> **WORK ITEM**: Only certain lines below are wanted: those starting at the line containing "Online fizetési lehetőséget biztosítunk" and ending at the line containing "Minden jog fenntartva.", both included, each retyped exactly.
(Beginning of MATERIAL PROVIDED)
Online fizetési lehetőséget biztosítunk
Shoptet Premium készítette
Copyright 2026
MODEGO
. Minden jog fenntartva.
(End of MATERIAL PROVIDED)
(Beginning of MATERIAL PROVIDED)
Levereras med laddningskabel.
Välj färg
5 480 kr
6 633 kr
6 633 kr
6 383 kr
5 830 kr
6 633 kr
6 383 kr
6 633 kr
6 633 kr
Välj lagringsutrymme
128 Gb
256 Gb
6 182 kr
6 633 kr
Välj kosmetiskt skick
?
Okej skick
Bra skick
(End of MATERIAL PROVIDED)
(Beginning of MATERIAL PROVIDED)
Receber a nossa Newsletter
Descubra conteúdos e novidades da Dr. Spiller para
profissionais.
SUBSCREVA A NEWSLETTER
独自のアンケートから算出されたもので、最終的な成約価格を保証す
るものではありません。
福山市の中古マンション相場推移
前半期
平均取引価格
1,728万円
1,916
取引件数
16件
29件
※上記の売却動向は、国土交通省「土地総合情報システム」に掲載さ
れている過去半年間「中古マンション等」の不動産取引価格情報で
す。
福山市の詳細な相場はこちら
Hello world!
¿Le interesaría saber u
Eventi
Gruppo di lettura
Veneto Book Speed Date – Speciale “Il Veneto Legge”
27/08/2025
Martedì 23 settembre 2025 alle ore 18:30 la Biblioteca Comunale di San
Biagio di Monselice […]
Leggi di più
(End of MATERIAL PROVIDED)
> **ANSWER BELOW**:
Online fizetési lehetőséget biztosítunk
Shoptet Premium készítette
Copyright 2026
MODEGO
. Minden jog fenntartva.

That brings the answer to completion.